Pour accomplir pleinement leur cycle de vie (reproduction, croissance), les organismes aquatiques ont besoin de pouvoir migrer sans encombre et en toutes saisons à l’intérieur du réseau hydrographique.
L’aménagement ou l’effacement des ouvrages (seuils, buses, vannages) faisant obstacle à leurs déplacements est donc une nécessité tant pour le maintien des principales espèces dites "migratrices" comme le sont les espèces piscicoles que pour l'équilibre hydro-morpho-sédimentaire de l'écosystème aquatique fluvial.
Une gestion hydrographique de la ressource pour atteindre...
Dans un souci d'harmonisation des échelons nationaux sur une ressource qui est parfois internationale, l'Europe a souhaité que les masses d'eau (souterraines comme superficielles) soient gérées de façon pérennes et durables et que cessent les diverses attaques dont cette ressource vitale peut faire l'objet.

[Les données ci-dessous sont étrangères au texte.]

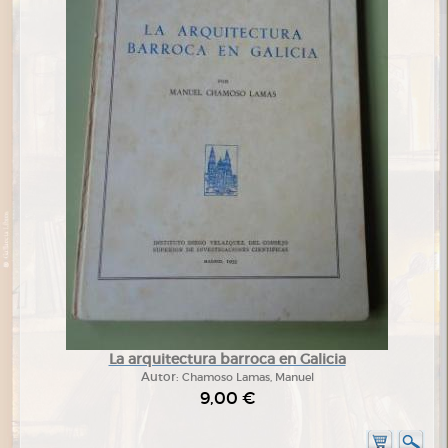
La arquitectura barroca en Galicia
Autor:
Chamoso Lamas, Manuel
9,00 €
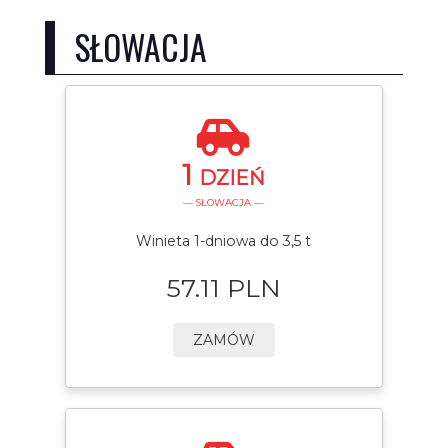
SŁOWACJA
1
DZIEŃ
— SŁOWACJA —
Winieta 1-dniowa do 3,5 t
57.11 PLN
ZAMÓW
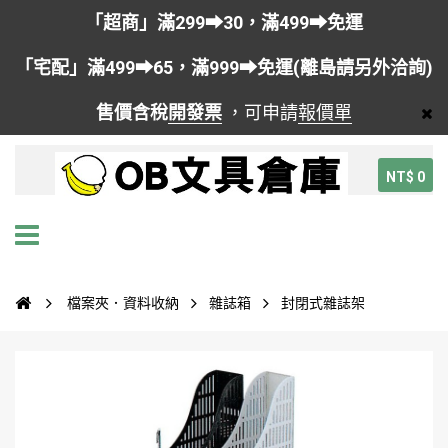
「超商」滿299➡30，滿499➡免運
「宅配」滿499➡65，滿999➡免運(離島請另外洽詢)
售價含稅
開發票
，可申請
報價單
NT$ 0
檔案夾．資料收納
雜誌箱
封閉式雜誌架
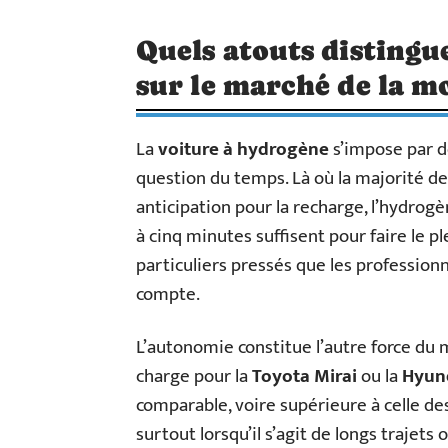
Quels atouts distingu
sur le marché de la mo
La
voiture à hydrogène
s’impose par de
question du temps. Là où la majorité de
anticipation pour la recharge, l’hydrog
à cinq minutes suffisent pour faire le pl
particuliers pressés que les profession
compte.
L’autonomie constitue l’autre force du 
charge pour la
Toyota Mirai
ou la
Hyun
comparable, voire supérieure à celle de
surtout lorsqu’il s’agit de longs trajets 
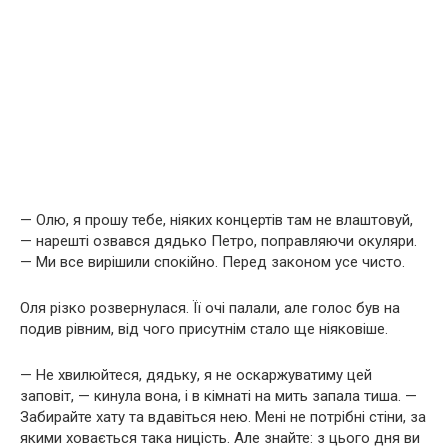
— Олю, я прошу тебе, ніяких концертів там не влаштовуй,
— нарешті озвався дядько Петро, поправляючи окуляри.
— Ми все вирішили спокійно. Перед законом усе чисто.
Оля різко розвернулася. Її очі палали, але голос був на
подив рівним, від чого присутнім стало ще ніяковіше.
— Не хвилюйтеся, дядьку, я не оскаржуватиму цей
заповіт, — кинула вона, і в кімнаті на мить запала тиша. —
Забирайте хату та вдавіться нею. Мені не потрібні стіни, за
якими ховається така ницість. Але знайте: з цього дня ви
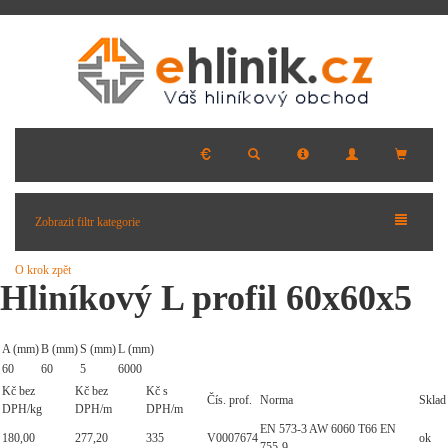
Zobrazit filtr kategorie
O krok zpět
Hliníkový L profil 60x60x5
A (mm)
B (mm)
S (mm)
L (mm)
60
60
5
6000
Kč bez
Kč bez
Kč s
Čís. prof.
Norma
Sklad
DPH/kg
DPH/m
DPH/m
EN 573-3 AW 6060 T66 EN
180,00
277,20
335
V0007674
ok
755-9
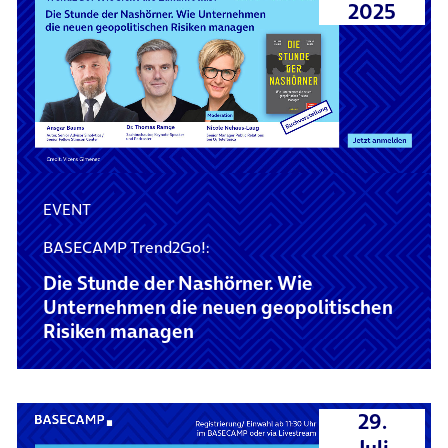
2025
EVENT
BASECAMP Trend2Go!:
Die Stunde der Nashörner. Wie
Unternehmen die neuen geopolitischen
Risiken managen
29.
Juli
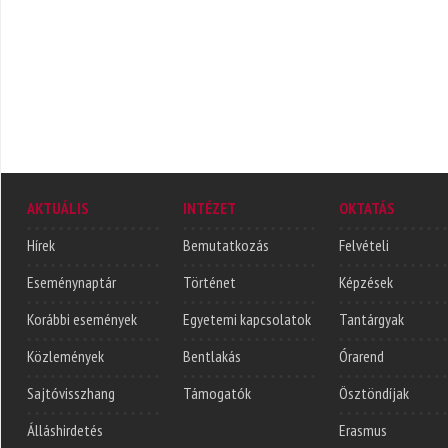
AKTUÁLIS
INTÉZET
OKTATÁS
Hírek
Bemutatkozás
Felvételi
Eseménynaptár
Történet
Képzések
Korábbi események
Egyetemi kapcsolatok
Tantárgyak
Közlemények
Bentlakás
Órarend
Sajtóvisszhang
Támogatók
Ösztöndíjak
Álláshirdetés
Erasmus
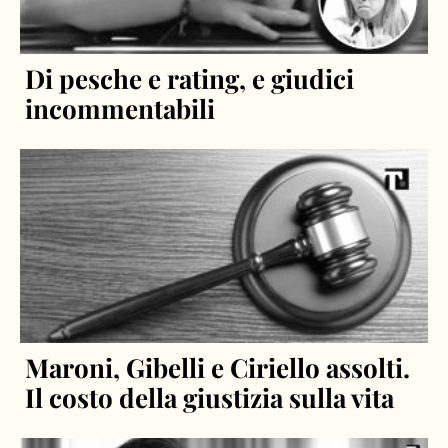
Di pesche e rating, e giudici
incommentabili
Maroni, Gibelli e Ciriello assolti.
Il costo della giustizia sulla vita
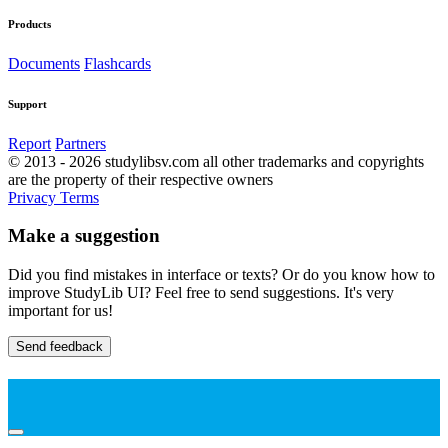
Products
Documents
Flashcards
Support
Report
Partners
© 2013 - 2026 studylibsv.com all other trademarks and copyrights
are the property of their respective owners
Privacy
Terms
Make a suggestion
Did you find mistakes in interface or texts? Or do you know how to
improve StudyLib UI? Feel free to send suggestions. It's very
important for us!
Send feedback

Pour couper court avec les gestions anciennes des cours d'eau, plutôt hydrauliques, mais qui faisaient échos à des besoins spécifiques, plus forcément d'actualité à ce jour, la gestion de l'eau ne peut plus être dissociée et segmentée comme ce fut le cas par le passé. La rivière doit être vue comme un écosystème global et vivant, sans scinder biotopes et biocénoses, qui sont en interactions permanentes. Notre vision de la gestion des cours d'eau doit maintenant être intégrée et pensée à une échelle cohérente, l'échelle hydrographique.
La bonne gestion des cours d'eau et des milieux aquatiques dans leur ensemble, dépendra de cette prise en considération élargie.
... le bon état écologique.
L'atteinte du bon état écologique tel que prôné par la directive cadre sur l'eau (dite DCE du 23/10/2000) ne pourra être réelle que si la conscience collective prend acte de ce changement de réflexion que l'on se doit d'avoir pour gérer des milieux vivants.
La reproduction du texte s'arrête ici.